Many mothers, health advocates, and everyday consumers were highly upset when they found out that meat they buy may contain this type of filler. Consumers immediately called for a ban on the use of the product, or at a bare minimum labeling on products containing LFTB. As a health food advocate I was highly disturbed that beef treated with ammonia was not labeled as such. The LFTB makers said that there was nothing to label, the product was beef. They requested to know what exactly they would be labeling. For me the answer was simple. Either label it beef treated with ammonia or citric acid, or label it as LFTB.

Regardless of whether or not you believe pink slime causes health concerns, people universally seemed to agree that labeling food is the proper way to go. Ultimately consumers took to the supermarkets in droves and requested to know which beef products contained pink slime and refused to purchase if they could not guarantee its absence. This lead to Wal-Mart, Kroger, Costco, and a number of other large retailers refusing to purchase beef from companies that used pink slime.

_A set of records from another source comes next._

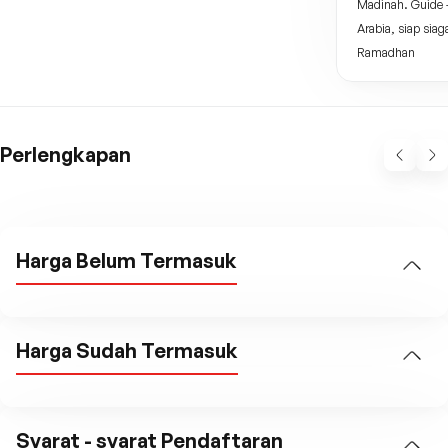
Madinah. Guide -
Arabia, siap si
Ramadhan
Perlengkapan
Harga Belum Termasuk
Harga Sudah Termasuk
Syarat - syarat Pendaftaran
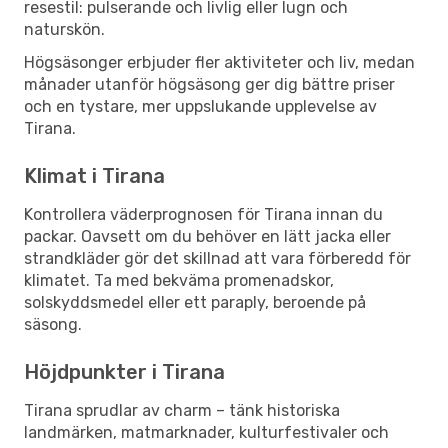
resestil: pulserande och livlig eller lugn och
naturskön.
Högsäsonger erbjuder fler aktiviteter och liv, medan
månader utanför högsäsong ger dig bättre priser
och en tystare, mer uppslukande upplevelse av
Tirana.
Klimat i Tirana
Kontrollera väderprognosen för Tirana innan du
packar. Oavsett om du behöver en lätt jacka eller
strandkläder gör det skillnad att vara förberedd för
klimatet. Ta med bekväma promenadskor,
solskyddsmedel eller ett paraply, beroende på
säsong.
Höjdpunkter i Tirana
Tirana sprudlar av charm – tänk historiska
landmärken, matmarknader, kulturfestivaler och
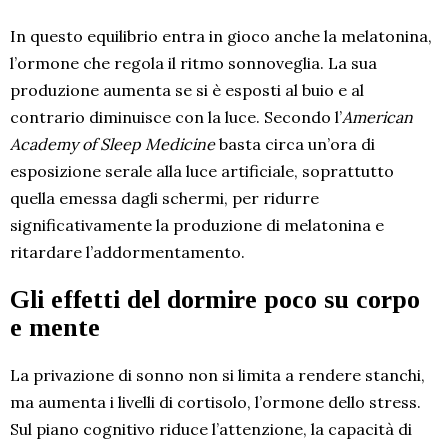
In questo equilibrio entra in gioco anche la melatonina,
l’ormone che regola il ritmo sonnoveglia. La sua
produzione aumenta se si è esposti al buio e al
contrario diminuisce con la luce. Secondo l’
American
Academy of Sleep Medicine
basta circa un’ora di
esposizione serale alla luce artificiale, soprattutto
quella emessa dagli schermi, per ridurre
significativamente la produzione di melatonina e
ritardare l’addormentamento.
Gli effetti del dormire poco su corpo
e mente
La privazione di sonno non si limita a rendere stanchi,
ma aumenta i livelli di cortisolo, l’ormone dello stress.
Sul piano cognitivo riduce l’attenzione, la capacità di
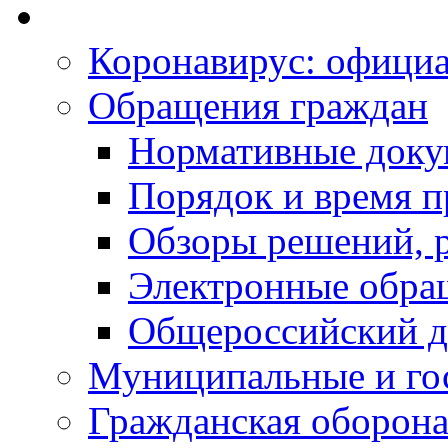
Коронавирус: офици
Обращения граждан
Нормативные док
Порядок и время п
Обзоры решений, р
Электронные обра
Общероссийский д
Муниципальные и го
Гражданская оборона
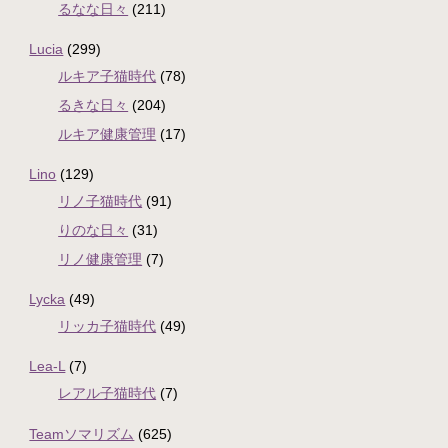
るなな日々
(211)
Lucia
(299)
ルキア子猫時代
(78)
るきな日々
(204)
ルキア健康管理
(17)
Lino
(129)
リノ子猫時代
(91)
りのな日々
(31)
リノ健康管理
(7)
Lycka
(49)
リッカ子猫時代
(49)
Lea-L
(7)
レアル子猫時代
(7)
Teamソマリズム
(625)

Ultimately with such large retailers pulling from the market, AFA Foods, a processor of ground beef and manufacturer of “pink slime,” has filed for bankruptcy. They cite the wave of negative media coverage and social media call to action surrounding “pink slime” as the cause of their demise.

Next time that you think your small efforts don’t matter, remember pink slime as a thing of the past thanks to the non-activist activist. Stand up for things you believe in and you never know the type of change that could happen.

If you were a mom on a mission in regards to pink slime consider making your next mission labeling of Genetically modified foods.

Were you an unknowing anti-pink slime activist too?